Nous sommes loin, ici, n’est-ce pas, du doux et précieux Mondor, glosateur des poètes et dessinateur de corolles...

Aristocrate de verbe et de sentiment, vivant dans l’intimité des meilleurs d’entre les morts ou d’entre les vivants, Mondor ne tolérait point l’affectation ni l’enflure. Jamais ne sortait de ses lèvres une des banalités coutumières de la conversation. La jacasserie, même distinguée, n’était pas son fait. Ce qu’il réservait à ses interlocuteurs, c’étaient une anecdote savoureuse, un jugement lapidaire, une gaillardise de carabin relevée par la grâce du tour, ou une citation peu connue de prose ou de vers qu’il offrait comme on offre un bonbon. Tout cela agrémenté par l’accent du terroir, le timbre un peu chantant de la voix, le rire juvénile.

Sociable mais pudique, affable mais secret, il était, en dépit de ses airs d’enjouement, un homme grave ; et, malgré une courtoisie si poussée qu’elle pouvait, avec les frivoles, mimer la frivolité, il était, avant tout, un amant de la solitude et un voluptueux du labeur.

Un « Traité de la Babiole » était dans ses projets ; et je crois bien qu’il y eût traité de la plupart des choses dont on fait, l’ordinaire, un grand compte.

Sa conscience professionnelle cultivait le scrupule jusqu’à l’anxiété. Quand il disait, de la médecine, qu’elle était une forme supérieure de l’entraide, il définissait noblement son éthique personnelle. Pour les malades, pour les souffrants, ce grand intellectuel de la chirurgie avait des douceurs de bon infirmier.

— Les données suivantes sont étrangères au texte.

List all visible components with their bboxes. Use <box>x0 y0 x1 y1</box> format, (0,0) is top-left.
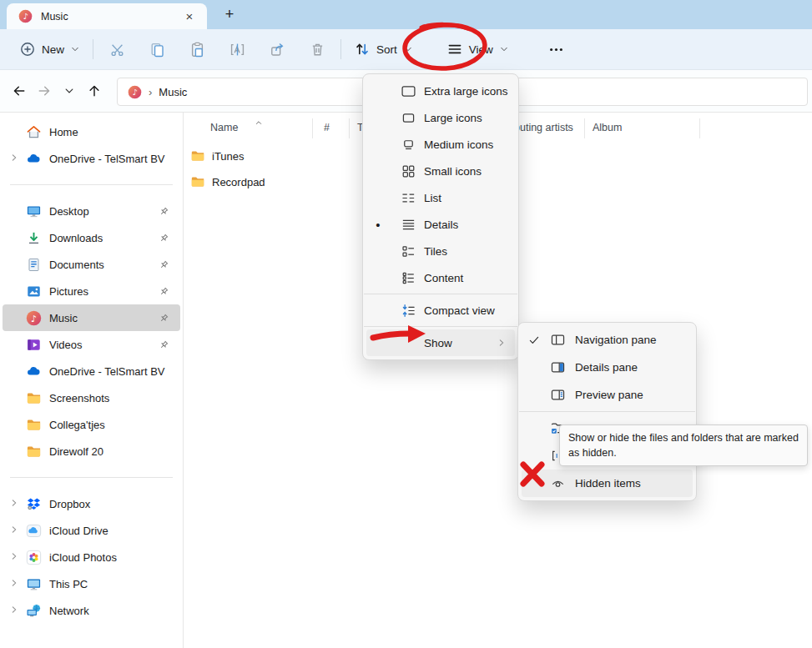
hidden-items-eye-icon <box>550 475 566 491</box>
sidebar-item-dropbox[interactable]: Dropbox <box>3 490 180 517</box>
up-button[interactable] <box>82 78 107 103</box>
column-divider[interactable] <box>699 118 700 138</box>
expand-slot <box>3 151 26 166</box>
cut-button[interactable] <box>98 34 135 64</box>
forward-button[interactable] <box>32 78 57 103</box>
copy-button[interactable] <box>139 34 175 64</box>
sidebar-item-this-pc[interactable]: This PC <box>3 570 180 597</box>
chevron-right-icon[interactable] <box>9 496 19 511</box>
view-menu-item-content[interactable]: Content <box>366 264 515 291</box>
column-divider[interactable] <box>349 118 350 138</box>
show-submenu-item-details-pane[interactable]: Details pane <box>522 354 693 381</box>
this-pc-icon <box>26 576 42 592</box>
view-menu-item-list[interactable]: List <box>366 184 515 211</box>
view-menu-item-show[interactable]: Show <box>366 329 515 356</box>
file-row-recordpad[interactable]: Recordpad <box>190 169 265 194</box>
sidebar-item-desktop[interactable]: Desktop <box>3 198 180 224</box>
details-view-icon <box>401 217 416 233</box>
view-menu-item-medium-icons[interactable]: Medium icons <box>366 131 515 158</box>
sidebar-item-onedrive-telsmart-bv[interactable]: OneDrive - TelSmart BV <box>3 145 180 172</box>
rename-button[interactable] <box>219 34 255 64</box>
sidebar-item-collega-tjes[interactable]: Collega'tjes <box>3 411 180 438</box>
chevron-right-icon[interactable] <box>9 550 19 565</box>
menu-item-label: Compact view <box>424 304 515 317</box>
desktop-icon <box>26 203 42 219</box>
column-header--[interactable]: # <box>324 122 330 133</box>
small-icons-icon <box>401 163 416 179</box>
column-header-name[interactable]: Name <box>210 122 238 133</box>
show-submenu-item-hidden-items[interactable]: Hidden items <box>522 470 693 497</box>
chevron-right-icon[interactable] <box>9 151 19 166</box>
pin-icon <box>158 205 170 218</box>
recent-locations-button[interactable] <box>57 78 82 103</box>
share-button[interactable] <box>259 34 295 64</box>
view-menu-item-large-icons[interactable]: Large icons <box>366 104 515 131</box>
sidebar-item-videos[interactable]: Videos <box>3 331 180 358</box>
chevron-right-icon[interactable] <box>9 603 19 618</box>
onedrive-cloud-icon <box>26 364 42 379</box>
column-divider[interactable] <box>584 118 585 138</box>
pin-icon <box>158 312 170 324</box>
chevron-right-icon[interactable] <box>9 576 19 591</box>
menu-item-label: Navigation pane <box>575 334 693 346</box>
column-header-buting-artists[interactable]: buting artists <box>514 122 573 133</box>
sidebar-item-label: Videos <box>49 339 158 351</box>
show-submenu-item-preview-pane[interactable]: Preview pane <box>522 381 693 409</box>
sidebar-item-network[interactable]: Network <box>3 597 180 624</box>
menu-item-label: Medium icons <box>424 138 515 151</box>
delete-button[interactable] <box>299 34 335 64</box>
sidebar-item-direwolf-20[interactable]: Direwolf 20 <box>3 438 180 465</box>
tab-close-icon[interactable]: × <box>180 8 199 26</box>
folder-icon <box>190 148 205 163</box>
sidebar-item-downloads[interactable]: Downloads <box>3 224 180 251</box>
breadcrumb-segment[interactable]: Music <box>159 86 187 98</box>
sidebar-item-screenshots[interactable]: Screenshots <box>3 384 180 411</box>
column-header-album[interactable]: Album <box>593 122 622 133</box>
back-button[interactable] <box>7 78 32 103</box>
file-row-itunes[interactable]: iTunes <box>190 143 245 168</box>
view-menu-item-extra-large-icons[interactable]: Extra large icons <box>366 78 515 104</box>
sidebar-item-label: Home <box>49 126 180 138</box>
submenu-chevron-icon <box>497 338 507 348</box>
new-tab-button[interactable]: + <box>219 4 240 26</box>
pin-icon <box>158 232 170 244</box>
sidebar-item-label: Documents <box>49 259 158 271</box>
file-explorer-window: ♪ Music × + New Sort View <box>0 0 812 648</box>
new-button[interactable]: New <box>12 36 88 63</box>
view-menu-item-tiles[interactable]: Tiles <box>366 238 515 264</box>
file-name: Recordpad <box>212 176 265 188</box>
sidebar-item-label: Downloads <box>49 232 158 244</box>
sidebar-item-pictures[interactable]: Pictures <box>3 278 180 304</box>
sidebar-item-icloud-photos[interactable]: iCloud Photos <box>3 544 180 570</box>
sort-button[interactable]: Sort <box>346 36 421 63</box>
sidebar-item-onedrive-telsmart-bv[interactable]: OneDrive - TelSmart BV <box>3 358 180 384</box>
tab-music[interactable]: ♪ Music × <box>7 3 207 29</box>
share-icon <box>269 41 286 58</box>
chevron-down-icon <box>63 85 75 97</box>
view-menu: Extra large iconsLarge iconsMedium icons… <box>362 73 519 360</box>
toolbar-divider <box>93 39 93 59</box>
menu-item-label: Small icons <box>424 165 515 178</box>
column-divider[interactable] <box>312 118 313 138</box>
chevron-right-icon[interactable] <box>9 523 19 538</box>
menu-item-label: Content <box>424 272 515 284</box>
paste-button[interactable] <box>179 34 215 64</box>
network-icon <box>26 603 42 619</box>
more-options-button[interactable] <box>538 34 575 64</box>
dropbox-icon <box>26 496 42 512</box>
view-button-label: View <box>469 43 493 56</box>
show-submenu-item-navigation-pane[interactable]: Navigation pane <box>522 326 693 354</box>
sidebar-item-label: Collega'tjes <box>49 419 180 431</box>
view-menu-item-compact-view[interactable]: Compact view <box>366 297 515 324</box>
sidebar-item-music[interactable]: ♪Music <box>3 304 180 331</box>
sidebar-item-documents[interactable]: Documents <box>3 251 180 278</box>
view-button[interactable]: View <box>439 36 517 63</box>
view-menu-item-small-icons[interactable]: Small icons <box>366 158 515 184</box>
music-folder-icon: ♪ <box>128 85 142 99</box>
sidebar-item-home[interactable]: Home <box>3 118 180 145</box>
sidebar-item-icloud-drive[interactable]: iCloud Drive <box>3 517 180 544</box>
documents-icon <box>26 257 42 273</box>
sidebar-item-label: OneDrive - TelSmart BV <box>49 365 180 378</box>
view-menu-item-details[interactable]: •Details <box>366 211 515 238</box>
menu-item-label: Details pane <box>575 361 693 374</box>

On sait quelle fut, dans son petit village d’Auvergne, la simplicité de ses obsèques. Il les avait voulues sans pompe, sans discours. En cette ultime décision – qui ne laissa pas d’étonner quelques-uns, mais où l’ont bien reconnu ceux qui le connaissaient bien –, il entrait une élégante discrétion, le dédain des fracas superflus, et, avec le désaveu des simulacres parisiens, le désir de ne point troubler l’humble vérité de la terre natale. Peut-être aussi le souvenir d’une phrase de son cher Mallarmé : « La tombe aime tout de suite le silence. »

Si Henri Mondor faisait peu de cas des vanités posthumes, il n’était pas cependant de ces grands dédaigneux qui veulent ignorer le traitement que le futur réserve à leur mémoire. Il ne lui était nullement indifférent de pouvoir se dire qu’il avait bien travaillé pour ses frères humains, et que, longtemps après qu’il les aurait quittés, ils bénéficieraient encore de ses enseignements, transmis par ses disciples ou inscrits dans ses livres.

Cette ambition de servir au delà de soi, elle est le propre des âmes vigoureuses. Nous savons, Monsieur, qu’elle n’est point de manque chez vous, dont toute l’œuvre, tout l’effort, toute la pensée n’ont d’autre fin que la préparation de l’avenir.